Verizon CEO Proclaims Company on 'Good Path' With 5G Spectrum

Verizon is promising to restart its fixed wireless 5G Home program in the second half of this year, while worries about the millimeter wave spectrum that the operator currently has for deploying mobile 5G are becoming more evident as the operator reported its Q2 2019 numbers.

"We are on track for the 30 [mobile 5G] markets we said we said we are going to do this year," CEO Hans Vestberg said Thursday on the company's earnings call. Verizon currently has mobile 5G up in parts of nine cities in the US.

The company will also relaunch its 5G Home fixed-wireless product using millimeter wave in the second half of 2019, as it receives 5G New Radio-compatible chipsets for customer premises equipment (CPE). Verizon had stopped its 5G Home program at four markets in the US -- Los Angeles, Houston, Indianapolis and Sacramento -- while waiting for 5G NR-compatible chipsets. Verizon originally used its own 5G Technical Forum (5GTF) spec for its initial deployment in 2018, not the 3GPP 5G New Radio (5G NR).

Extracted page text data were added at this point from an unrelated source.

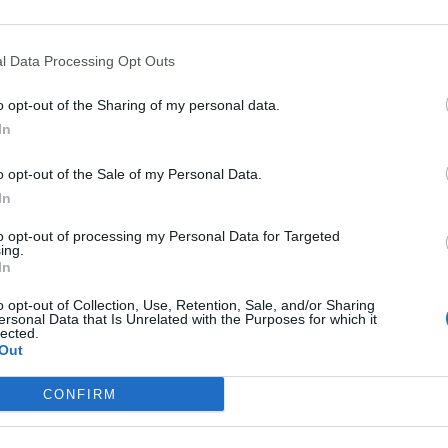
 auto risultata rubata il giorno precedente a
l Data Processing Opt Outs
ti di polizia, è stato denunciato per riciclaggio
o opt-out of the Sharing of my personal data.
 stati sequestrati mentre le vetture sono state
In
o opt-out of the Sale of my Personal Data.
In
to opt-out of processing my Personal Data for Targeted
ing.
In
pesa sullo scioglimento del Comune
o opt-out of Collection, Use, Retention, Sale, and/or Sharing
ersonal Data that Is Unrelated with the Purposes for which it
lected.
Out
olizia
Succedeoggi
CONFIRM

Vestberg says that 2020 will be a buildout year for the fixed 5G technology. "It's going to have significant impact on our revenues" in 2021, the CEO said on the call.

Striking up the 5G bands
Meanwhile, on the mobile 5G side of the house, more analysts are worried about Verizon's mobile 5G, which is currently solely focused on high-band millimeter wave spectrum, which has gigabit download capabilities but doesn't offer the nationwide coverage range of low-band 5G.

AT&T and T-Mobile will use low-band spectrum to switch on nationwide 5G in 2020. With the Sprint/T-Mobile merger getting closer to completion, analysts on the call worried about Verizon's spectrum position for 5G compared to major rivals.

"Ultimately, 5G is going to be on all bands," Vestberg says.

"I'm confident we're on a good path here," Vestberg said of Verizon's spectrum positioning for 5G, talking up the "transformative experience" of the speed of 5G millimeter wave.

The company will launch dynamic spectrum sharing (DSS) for 5G sharing next year, although it won't say exactly when. DSS is a technology that allows carriers to use the same spectrum for both 4G and 5G devices, but requires 5G-ready radios on the network and compatible handsets to really make its impact felt. Verizon's 5G millimeter wave frequency doesn't support 4G LTE, so it can't be used with DSS.

"We're going to turn it on when we see it is a benefit to our customers," Vestberg said of dynamic spectrum sharing on the call.

The operator posted 451,000 retail postpaid (monthly contract) net additions for the quarter, including 420,000 postpaid smartphone net additions, and 245,000 phone net additions. Revenue was $32.1 billion, down 0.4% on the same period last year,

Verizon shares were up 1.24% (69 cents) to $55.90 each Thursday morning following the company's Q2 results.